Even higher on the bandwidth scale is IEEE 1394, a wired connection between devices that was popularised largely by Apple Computer, which calls it FireWire. This technology screams at 400Mbps over a standardized 4.5 metres, and sample components are out now for a faster version coming next year that will run at 800Mbps over 100 metres, according to James Snider, chairman of the 1394 Trade Association, in Dallas.
Although the wiring requirements of IEEE 1394 would restrict home uses to connections between adjacent devices such as home-entertainment products, some vendors are now developing a wireless version of the technology.
Standards are near completion in Europe and Japan for wireless 1394 systems that would offer up to 56Mbps throughput, operating in the range of 5.2GHz to 5.3GHz, said Hiroyasu Noguchi, assistant manager of the corporate R&D (research and development) strategy department at Sony, based in Tokyo.
Vendors are promoting two other approaches on the strength of ease of use and low cost.
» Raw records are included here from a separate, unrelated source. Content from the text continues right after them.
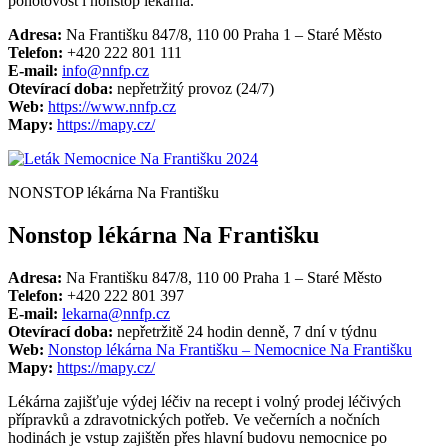
pohotovost i nonstop lékárna.
Adresa:
Na Františku 847/8, 110 00 Praha 1 – Staré Město
Telefon:
+420 222 801 111
E-mail:
info@nnfp.cz
Otevírací doba:
nepřetržitý provoz (24/7)
Web:
https://www.nnfp.cz
Mapy:
https://mapy.cz/
NONSTOP lékárna Na Františku
Nonstop lékárna Na Františku
Adresa:
Na Františku 847/8, 110 00 Praha 1 – Staré Město
Telefon:
+420 222 801 397
E-mail:
lekarna@nnfp.cz
Otevírací doba:
nepřetržitě 24 hodin denně, 7 dní v týdnu
Web:
Nonstop lékárna Na Františku – Nemocnice Na Františku
Mapy:
https://mapy.cz/
Lékárna zajišťuje výdej léčiv na recept i volný prodej léčivých
přípravků a zdravotnických potřeb. Ve večerních a nočních
hodinách je vstup zajištěn přes hlavní budovu nemocnice po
HomePNA (phone network alliance) lets consumers plug PCs and other devices into their phone jacks and network them at speeds up to 10Mbps over the phone wires inside their homes.
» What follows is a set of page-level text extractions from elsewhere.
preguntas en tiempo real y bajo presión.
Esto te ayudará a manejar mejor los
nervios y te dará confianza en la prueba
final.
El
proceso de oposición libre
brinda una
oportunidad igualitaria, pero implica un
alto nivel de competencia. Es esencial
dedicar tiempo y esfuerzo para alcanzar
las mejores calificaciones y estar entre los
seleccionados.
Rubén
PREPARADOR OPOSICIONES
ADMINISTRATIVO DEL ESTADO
Power-line networks, due to arrive on the market in mid-2001 from members of the HomePlug Alliance, will use the home's electrical wiring for a network that will offer speeds as high as 10Mbps. Adapters that plug into ordinary phone jacks will offer Ethernet or USB (universal serial bus) ports for connecting devices. Other devices will be able to use ordinary power cords to send and receive data. One vendor of power-plug-to-USB adapters, Phonex Broadband, expects to price them at under $US90 each, a company official said.
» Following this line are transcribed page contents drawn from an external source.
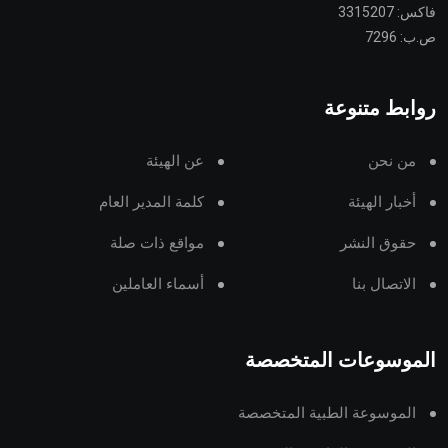
فاكس: 3315207
ص.ب: 7296
روابط متنوعة
من نحن
عن الهيئة
أخبار الهيئة
كلمة المدير العام
حقوق النشر
مواقع ذات صلة
الاتصال بنا
أسماء العاملين
الموسوعات المتخصصة
الموسوعة الطبية المتخصصة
An executive of one ISP (Internet service provider) that helps users wire their homes and businesses in Asia and in the US said wireline options such as HomePNA still hold an edge over wireless according to the company's tests. Wireless LANs are less stable and more expensive than wired networks, said Amber Yu, product marketing manager at GUS Networks. Still, most users don't want to tear holes in the walls of their homes, she pointed out, so there are places where wireless may be preferable.
At the same time, phone-line networking is likely to have limited appeal where residents are likely to have just one or two phone jacks in a home.
Although big names such as Cisco, 3Com, Intel and Compaq may have signed on to several home networking interest groups, efforts now are narrowed down to a few, according to Meta's Kozup.
For example, "the vendors driving HomeRF are few and far between compared with the [IEEE 802.11b] group," he said.
"Today, if consumers are looking for home networks based on wireless, they're pretty limited to 802.11b," Kozup said. The slower speed and more limited availability of HomeRF products make it less attractive, he said. Moreover, by the time HomeRF is boosted to a higher speed next year, 802.11b products are likely to be much more price competitive.
Manufacturers in lower-cost production sites already are interested in breaking into the home-network market. Otto Fung, vice president of marketing at CeLAN Technology, visited the HomePlug booth and expressed interest in adding new technologies such as power-line networks to its low-cost Ethernet products made in Taiwan.
Amid the promise of screaming home LANs coming in the future, users today should be happy with offerings such as 802.11b wireless LANs, Meta's Kozup said -- even though those LANs actually deliver an average of only 5.5Mbps. With the average ADSL (asymmetric digital subscriber line) Internet connection providing just 1.5Mbps, this level of performance should be plenty for now, he said.